=== EXERCISE AIM ===
Go to the line in the entries below that holds "abela de Custas" and repeat exactly from there through the line that holds "Tribunal de Ética e", inclusive.

LISTED ENTRIES START

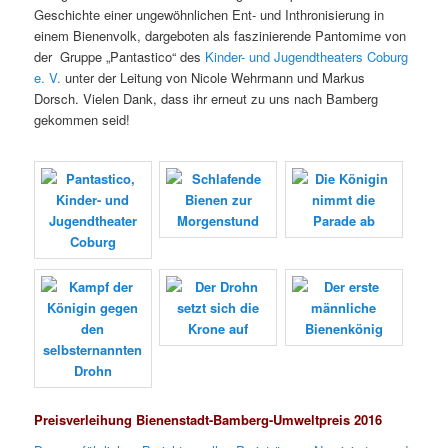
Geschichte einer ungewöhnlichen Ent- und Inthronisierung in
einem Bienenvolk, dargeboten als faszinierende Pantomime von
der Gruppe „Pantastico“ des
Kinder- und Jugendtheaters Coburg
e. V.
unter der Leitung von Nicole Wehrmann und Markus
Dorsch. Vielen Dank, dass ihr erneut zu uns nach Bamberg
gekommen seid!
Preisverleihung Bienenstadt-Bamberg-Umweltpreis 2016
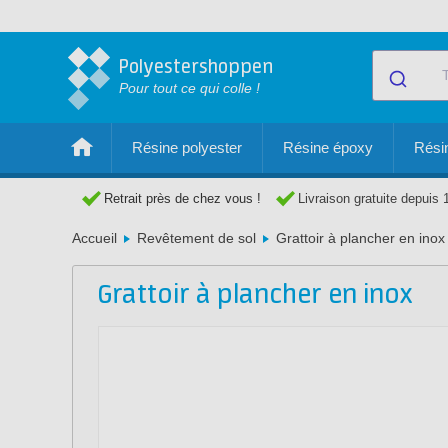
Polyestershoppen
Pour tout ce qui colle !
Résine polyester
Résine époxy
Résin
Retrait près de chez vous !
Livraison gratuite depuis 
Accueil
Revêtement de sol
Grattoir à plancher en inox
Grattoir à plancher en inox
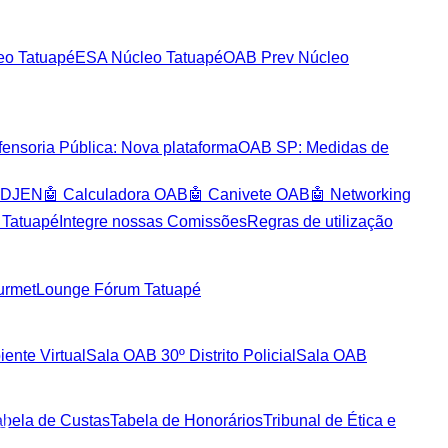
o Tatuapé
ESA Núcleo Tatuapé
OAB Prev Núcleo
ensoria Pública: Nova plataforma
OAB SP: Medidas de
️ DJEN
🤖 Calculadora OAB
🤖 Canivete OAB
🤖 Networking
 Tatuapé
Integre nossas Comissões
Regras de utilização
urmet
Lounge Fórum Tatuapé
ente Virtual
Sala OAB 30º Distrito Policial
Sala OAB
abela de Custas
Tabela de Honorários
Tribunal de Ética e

LISTED ENTRIES END
LISTED ENTRIES START

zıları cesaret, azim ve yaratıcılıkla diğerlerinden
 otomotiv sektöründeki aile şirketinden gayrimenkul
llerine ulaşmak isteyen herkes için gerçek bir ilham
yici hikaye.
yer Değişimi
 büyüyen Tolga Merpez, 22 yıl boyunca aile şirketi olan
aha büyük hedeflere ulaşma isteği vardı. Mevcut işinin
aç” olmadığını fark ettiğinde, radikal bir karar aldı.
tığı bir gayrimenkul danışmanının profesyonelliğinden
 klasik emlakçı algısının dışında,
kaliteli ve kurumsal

LISTED ENTRIES END

=== PROBLEM SOLUTION ===
abela de Custas
Tabela de Honorários
Tribunal de Ética e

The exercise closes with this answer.